Now, fast forward to last December, where I was attending another event, Autodesk University in Las Vegas. The event started early with Jeffrey McGrew, co-founder of design-build studio Because We Can, kicking off the keynote speech. As he introduced Edwin “E.J.” Sabathia of Moon Express Robotic Lab for Innovation (MERLIN), the music picked up and a mockup of a lunar lander started descending from the roof of the stage. E.J. is one of eight student robotics engineers and a former member of a FIRST Robotics team. He and his team were mentored by the NASA Ames Robotic Academy, and it paid off. E.J. and seven of his Moon Express team have designed a robot that will land on the moon. They are hoping to win the Google Lunar X Prize for a cool $30,000,000.
To the Moon, On a Budget
We have all heard of recent efforts to commercialize space. Space X, Orbital Science and others are leading the way. But E.J. works for a relatively small, privately held company, working on a tiny budget (in aerospace terms). Landing a robot on the lunar surface and sending back high-definition imagery is a complex challenge for a large aerospace company. Until now, it cost about as much as the gross national product of a small country to accomplish this feat. But times are changing fast.
E.J. and his team have designed twin micro-rovers that will be landed on the surface of the moon. They are named “ARTHUR” and “ROBERT” after Arthur C. Clarke and Robert Heinlein, two well-know science fiction writers. These robots are capable of capturing stereo HD images and video. They will also be able to transport a payload.
Moon Express has announced its own competition: “The Moon is ME Lunar Mining Design Challenge” (themoonisme.com) to design mining tools that the rovers can use to collect samples of lunar soil. The contest is open to anyone using Autodesk Software. Moon Express is planning on equipping one of the lunar rovers with the winner’s mining technology.
Dean Kamen was a visionary in the founding of FIRST Robotics. To inspire young people to embrace science and engineering is not an easy job. If you ask, most kids will tell you they want to be a football or basketball player. FIRST Robotics makes subjects like mathematics and science interesting. It gives students a practical application to capture their attention. It makes engineering cool. I remember the excitement in the students’ eyes at Sensors Expo when their efforts at creating a competitive robot were recognized by the design engineers on the show floor.
E.J. Sabathia is now mentoring his own FIRST Robotics team. Imagine how inspiring it must be for high school students to work with a guy that’s putting, not one, but two robotic lunar rovers on the moon!
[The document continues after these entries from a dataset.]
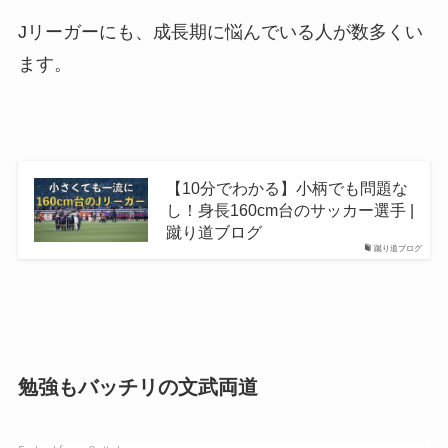
Jリーガーにも、成長期に悩んでいる人が数多くい
ます。
【10分でわかる】小柄でも問題な
し！身長160cm台のサッカー選手 |
蹴り道ブログ
蹴り道ブログ
勉強もバッチリの文武両道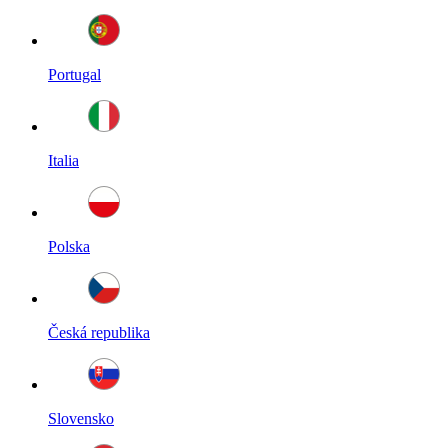
Portugal
Italia
Polska
Česká republika
Slovensko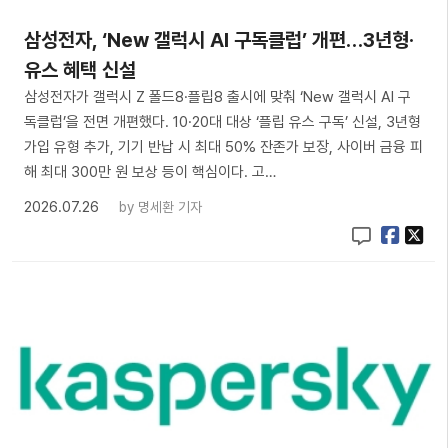
삼성전자, ‘New 갤럭시 AI 구독클럽’ 개편…3년형·
유스 혜택 신설
삼성전자가 갤럭시 Z 폴드8·플립8 출시에 맞춰 ‘New 갤럭시 AI 구
독클럽’을 전면 개편했다. 10·20대 대상 ‘플립 유스 구독’ 신설, 3년형
가입 유형 추가, 기기 반납 시 최대 50% 잔존가 보장, 사이버 금융 피
해 최대 300만 원 보상 등이 핵심이다. 고…
2026.07.26
by
명세환 기자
Moon Express has completed a successful lander flight test. It is working with NASA to develop technology that will commercialize low-cost space exploration. Barney Pell, co-founder and CTO for Moon Express, has been quoted as saying: “The Moon has never been explored before from and entrepreneurial perspective. I believe the Moon may be the greatest wealth creation opportunity in history. It’s not a question of if; just who and when.” And they are doing it with an engineering team inspired and mentored by FIRST Robotics. How cool is that?